Michael Mallinson, the former Prudential property director who wrote the report, says valuers must remove the 'aura of mystique' from their work.

Accordingly the report, commissioned by the Royal Institution of Chartered Surveyors, makes more than 43 recommendations for change.

Its publication comes in the light of the Queens Moat Houses affair, which saw two leading firms of surveyors come up with six different figures over two years for the value of the hotel chain.

One of the report's key recommendations is that the Rics should be given increased investigatory powers to ascertain whether surveyors have acted in accordance with professional guidelines.

The Rics is unlikely to be given the power to question subjective assumptions, such as appropriate investment yields, but it is expected to have the power to call in valuers' papers for scrutiny and develop clear rules under which members can be disciplined.

The Queens Moat case highlighted the subjectivity of assessing properties where values depend on future business.
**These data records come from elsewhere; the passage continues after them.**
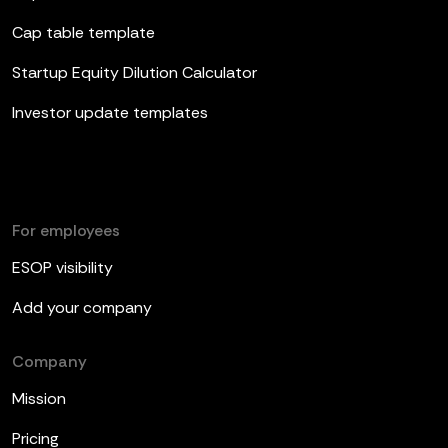
Cap table template
Startup Equity Dilution Calculator
Investor update templates
For employees
ESOP visibility
Add your company
Company
Mission
Pricing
The report says valuers should never state a figure without indicating the valuation basis adopted. They should also be more honest about the uncertainties that surround their work.

Greater communication with clients could help prevent legal actions such as the writ issued this week against Richard Ellis by Nykredit, the Danish bank. The bank is taking the agent to court over a pounds 37m valuation on a London site in 1990, two years before it sold for pounds 6.8m.

The case highlighted the need to refine valuation methods which depend on an analysis of similar transactions and investment yields.

The report says the Rics should investigate alternative methods and adds that when a valuation is dependent on trading potential with no reliable comparisons it should say so.

The potential failings of current methods were highlighted during the flotation of the out- of-town shopping developer, Capital Shopping Centres. Its directors disagreed with DTZ Debenham Thorpe's valuation of its centres.

They argued current valuation methods failed to take into account the growth potential of immature shopping centres which do not reach their full trading potential for up to 10 years after they are opened.